Artist Ilana Halperin at Artists Space
This Thursday, Artists Space opens their spring (yay!) exhibition with 3 artists - 2 of whom work with natural processes.
Artist Ilana Halperin, whose work exploring the personal narratives of Icelandic volcanoes we put up on topophilia in 2006, works with geologic time at an intimate scale.
Saul Becker will also present work in a show called "Nature Preserves"
Opening at Artists Space, Thursday 9th 7-9pm 38 Greene Street 3rd Floor. Show runs April 10-June 6
lana Halperin: Physical Geology (slow time)

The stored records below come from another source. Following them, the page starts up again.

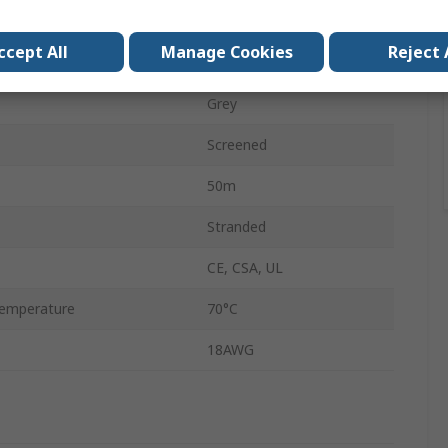
Bare Copper
ccept All
Manage Cookies
Reject 
Polyvinyl Chloride
Grey
Screened
50m
Stranded
CE, CSA, UL
emperature
70°C
18AWG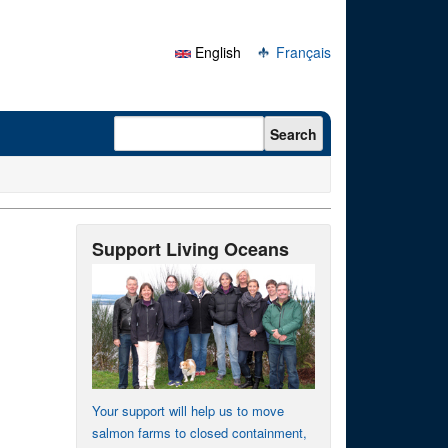
English
Français
Search form
Search
Support Living Oceans
Your support will help us to move
salmon farms to closed containment,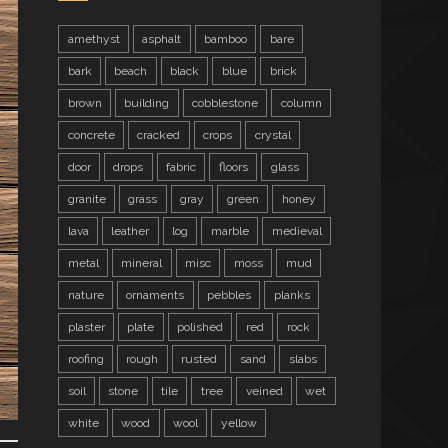
amethyst
asphalt
bamboo
bare
bark
beach
black
blue
brick
brown
building
cobblestone
column
concrete
cracked
crops
crystal
door
drops
fabric
floors
glass
granite
grass
gray
green
honey
lava
leather
log
marble
medieval
metal
mineral
misc
moss
mud
nature
ornaments
pebbles
planks
plaster
plate
polished
red
rock
roofing
rough
rusted
sand
slabs
soil
stone
tile
tree
veined
wet
white
wood
wool
yellow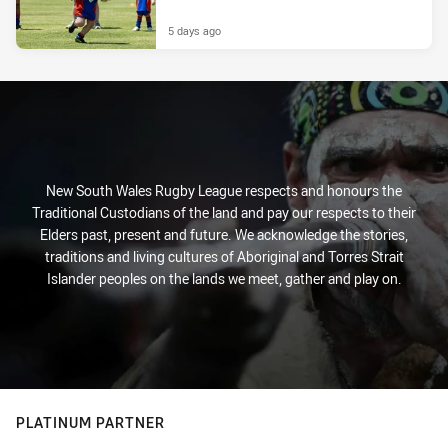
5 days ago
New South Wales Rugby League respects and honours the
Traditional Custodians of the land and pay our respects to their
Elders past, present and future. We acknowledge the stories,
traditions and living cultures of Aboriginal and Torres Strait
Islander peoples on the lands we meet, gather and play on.
PLATINUM PARTNER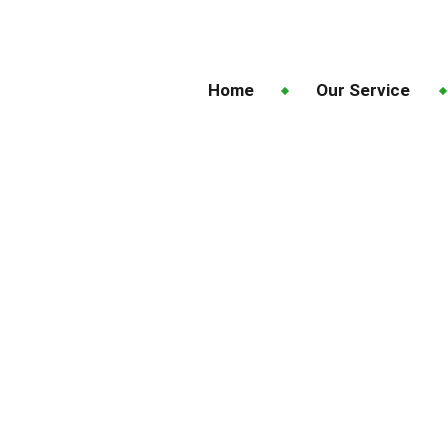
Home
Our Service
Fresh Start: Trusted L
Auckland
Fresh Lawns, Fresh Start: Trusted Lawn 
Garden Future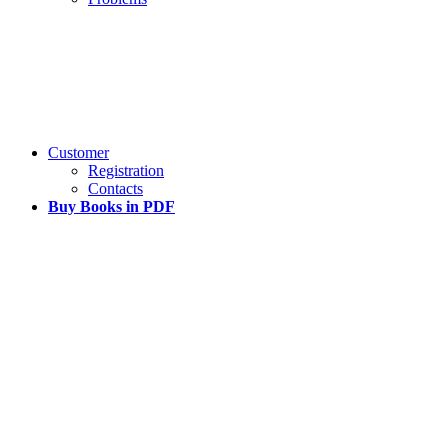
Customer
Registration
Contacts
Buy Books in PDF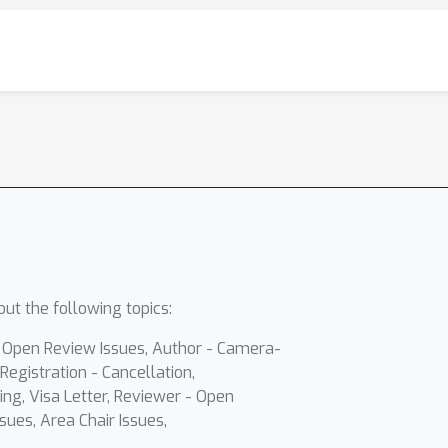
ut the following topics:
- Open Review Issues, Author - Camera-
Registration - Cancellation,
ing, Visa Letter, Reviewer - Open
sues, Area Chair Issues,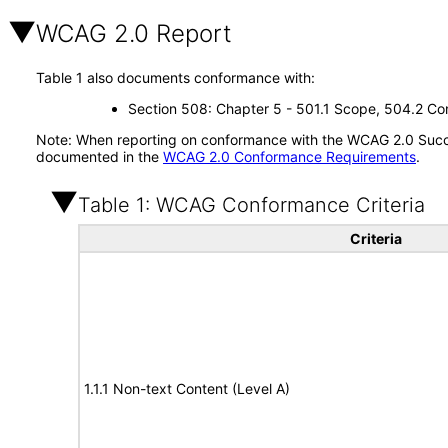
WCAG 2.0 Report
Table 1 also documents conformance with:
Section 508: Chapter 5 - 501.1 Scope, 504.2 Con
Note: When reporting on conformance with the WCAG 2.0 Succes
documented in the
WCAG 2.0 Conformance Requirements
.
Table 1: WCAG Conformance Criteria
Criteria
1.1.1 Non-text Content (Level A)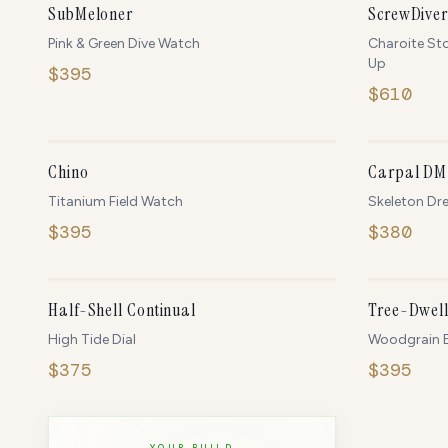
NEW
SubMeloner
ScrewDiver
Pink & Green Dive Watch
Charoite St
Up
$
395
$
610
ONLY
5
LEFT
Chino
Carpal DM
Titanium Field Watch
Skeleton Dr
$
395
$
380
IN STOCK
Half-Shell Continual
Tree-Dwell
High Tide Dial
Woodgrain E
$
375
$
395
YOUR BUILD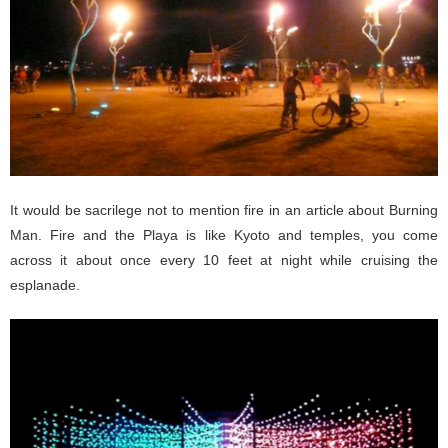
It would be sacrilege not to mention fire in an article about Burning
Man. Fire and the Playa is like Kyoto and temples, you come
across it about once every 10 feet at night while cruising the
esplanade.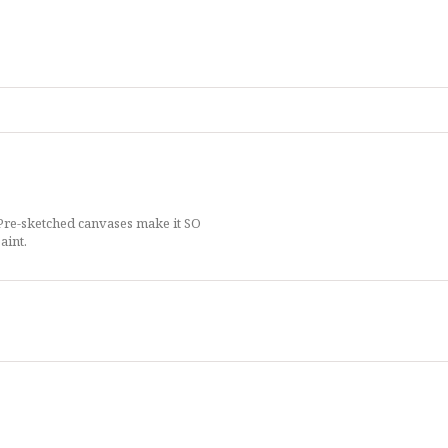
 Pre-sketched canvases make it SO
aint.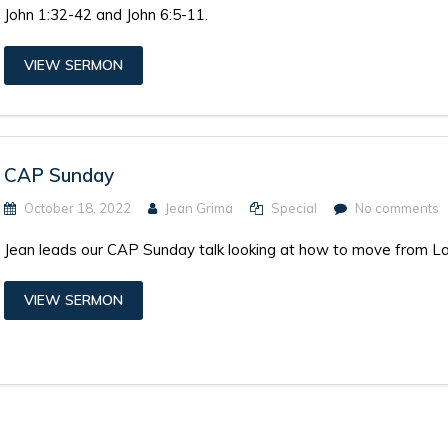
John 1:32-42 and John 6:5-11.
VIEW SERMON
CAP Sunday
October 18, 2022
Jean Grima
Special
No comments
Jean leads our CAP Sunday talk looking at how to move from 
VIEW SERMON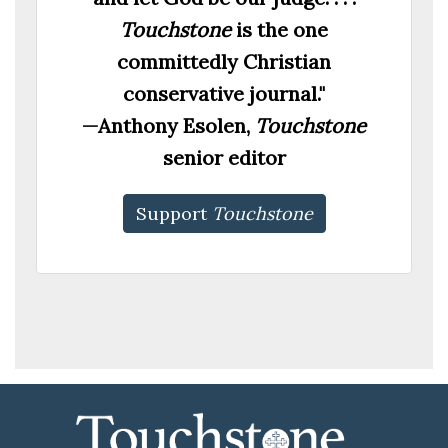
Touchstone
is the one
committedly Christian
conservative journal."
—Anthony Esolen,
Touchstone
senior editor
Support
Touchstone
00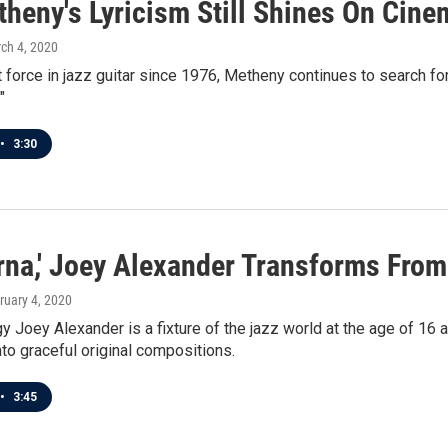
heny's Lyricism Still Shines On Cine
rch 4, 2020
 force in jazz guitar since 1976, Metheny continues to search fo
"
•
3:30
rna,' Joey Alexander Transforms From 
bruary 4, 2020
y Joey Alexander is a fixture of the jazz world at the age of 
to graceful original compositions.
•
3:45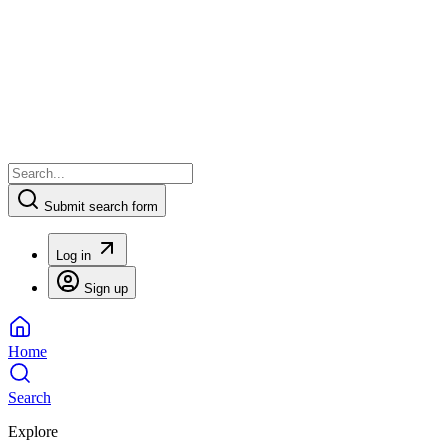
Submit search form
Log in
Sign up
Home
Search
Explore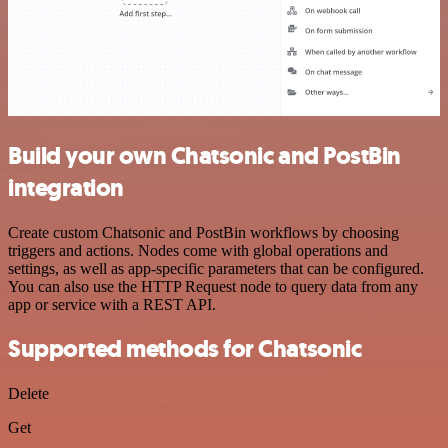
Build your own Chatsonic and PostBin
integration
Create custom Chatsonic and PostBin workflows by choosing
triggers and actions. Nodes come with global operations and
settings, as well as app-specific parameters that can be configured.
You can also use the HTTP Request node to query data from any
app or service with a REST API.
Supported methods for Chatsonic
Delete
Get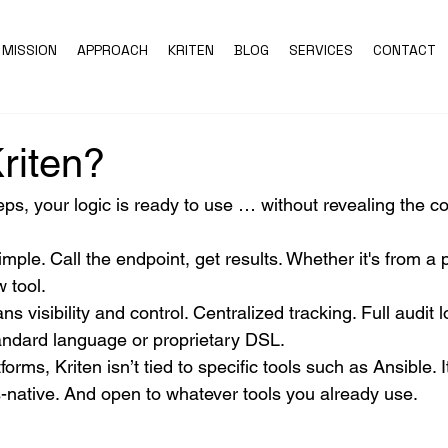
MISSION
APPROACH
KRITEN
BLOG
SERVICES
CONTACT
riten?
eps, your logic is ready to use … without revealing the co
imple. Call the endpoint, get results. Whether it's from a 
 tool.
s visibility and control. Centralized tracking. Full audit 
andard language or proprietary DSL.
tforms, Kriten isn’t tied to specific tools such as Ansible. I
-native. And open to whatever tools you already use.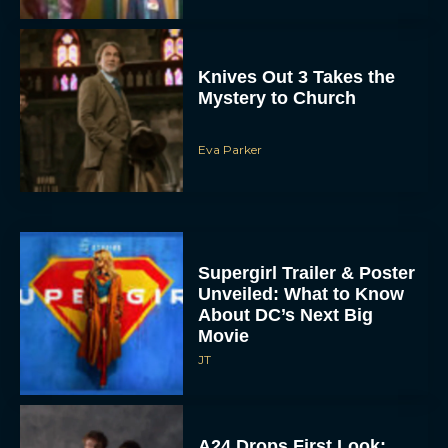
Knives Out 3 Takes the
Mystery to Church
Eva Parker
Supergirl Trailer & Poster
Unveiled: What to Know
About DC’s Next Big
Movie
JT
A24 Drops First Look: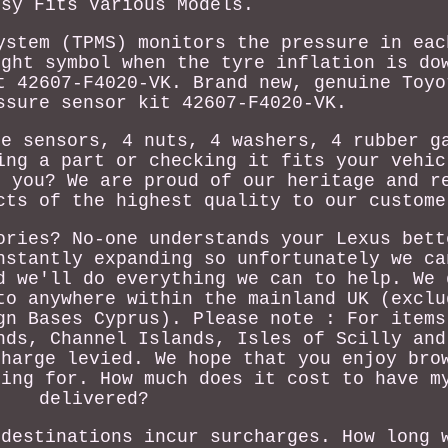
ssy Fits Various Models.
ystem (TPMS) monitors the pressure in eac
ight symbol when the tyre inflation is do
t 42607-F4020-VK. Brand new, genuine Toyo
ssure sensor kit 42607-F4020-VK.
re sensors, 4 nuts, 4 washers, 4 rubber g
ing a part or checking it fits your vehic
r you? We are proud of our heritage and r
cts of the highest quality to our custome
ories? No-one understands your Lexus bett
nstantly expanding so unfortunately we ca
d we'll do everything we can to help. We 
to anywhere within the mainland UK (exclu
gn Bases Cyprus). Please note : For items
nds, Channel Islands, Isles of Scilly and
charge levied. We hope that you enjoy bro
king for. How much does it cost to have m
delivered?
 destinations incur surcharges. How long 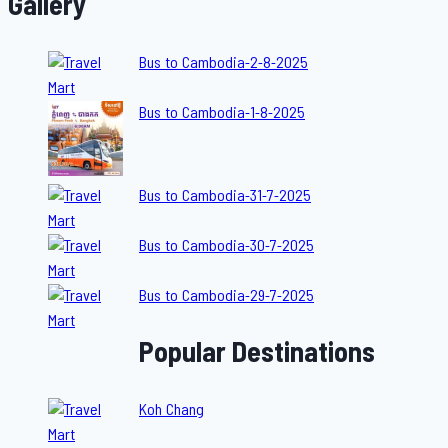
Gallery
Bus to Cambodia-2-8-2025
Bus to Cambodia-1-8-2025
Bus to Cambodia-31-7-2025
Bus to Cambodia-30-7-2025
Bus to Cambodia-29-7-2025
Popular Destinations
Koh Chang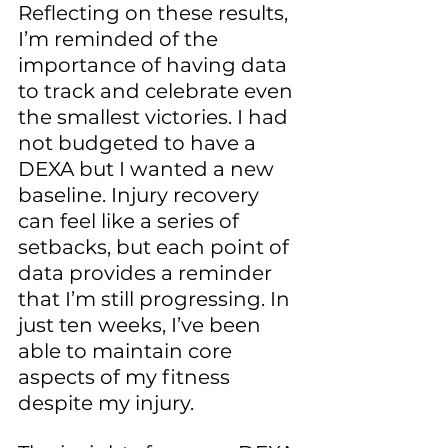
Reflecting on these results, 
I’m reminded of the 
importance of having data 
to track and celebrate even 
the smallest victories. I had 
not budgeted to have a 
DEXA but I wanted a new 
baseline. Injury recovery 
can feel like a series of 
setbacks, but each point of 
data provides a reminder 
that I’m still progressing. In 
just ten weeks, I’ve been 
able to maintain core 
aspects of my fitness 
despite my injury.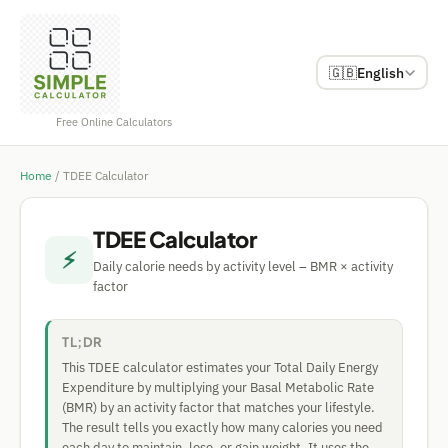
🇬🇧
English
Free Online Calculators
Home
/
TDEE Calculator
TDEE Calculator
⚡
Daily calorie needs by activity level – BMR × activity
factor
TL;DR
This TDEE calculator estimates your Total Daily Energy
Expenditure by multiplying your Basal Metabolic Rate
(BMR) by an activity factor that matches your lifestyle.
The result tells you exactly how many calories you need
each day to maintain, lose, or gain weight. It uses the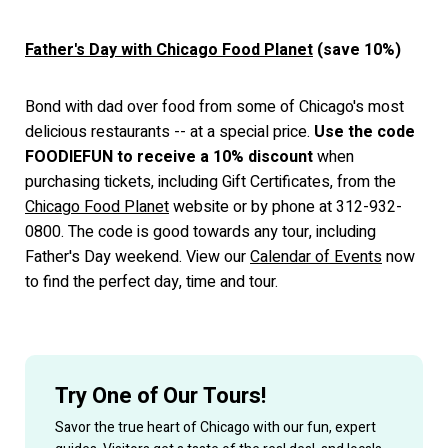
Father's Day with Chicago Food Planet
(save 10%)
Bond with dad over food from some of Chicago's most
delicious restaurants -- at a special price.
Use the code
FOODIEFUN to receive a 10% discount
when
purchasing tickets, including Gift Certificates, from the
Chicago Food Planet
website or by phone at 312-932-
0800. The code is good towards any tour, including
Father's Day weekend. View our
Calendar of Events
now
to find the perfect day, time and tour.
Try One of Our Tours!
Savor the true heart of Chicago with our fun, expert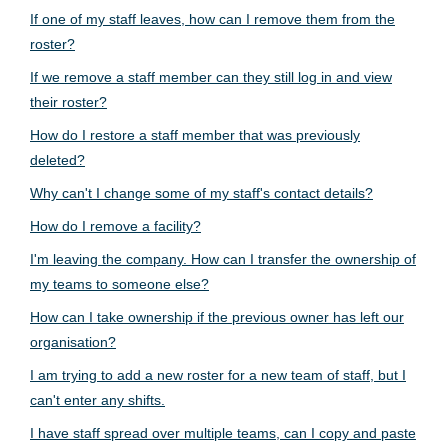
If one of my staff leaves, how can I remove them from the
roster?
If we remove a staff member can they still log in and view
their roster?
How do I restore a staff member that was previously
deleted?
Why can't I change some of my staff's contact details?
How do I remove a facility?
I'm leaving the company. How can I transfer the ownership of
my teams to someone else?
How can I take ownership if the previous owner has left our
organisation?
I am trying to add a new roster for a new team of staff, but I
can't enter any shifts.
I have staff spread over multiple teams, can I copy and paste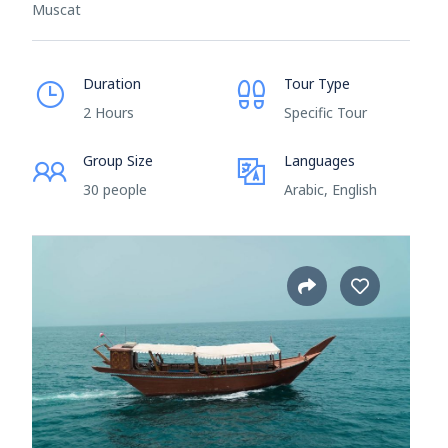
Muscat
Duration
Tour Type
2 Hours
Specific Tour
Group Size
Languages
30 people
Arabic, English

Ilana Halperin’s work explores an impulse to make physical contact with geological time. While conducting research in the geology department at the Manchester Museum, Halperin discovered a fine collection of lava medallions from Mount Vesuvius—magma pressed between forged steel plates to form an imprint (imagine a waffle iron that makes use of lava instead of pancake batter.) During her research, she also came across a small stone relief sculpture that appeared to be carved out of pure white alabaster. The object was in fact a limestone cast created via the same process that forms stalactites in a cave—the residue of a high velocity calcifying process. These findings have led Halperin to contemplate the notion of physical geological time—fast moving lava flows vs. slow time inside a cave. Halperin’s overarching project is to make a geological time diptych involving new lava medallions and cave casts, allowing slow and fast time to hover alongside each other.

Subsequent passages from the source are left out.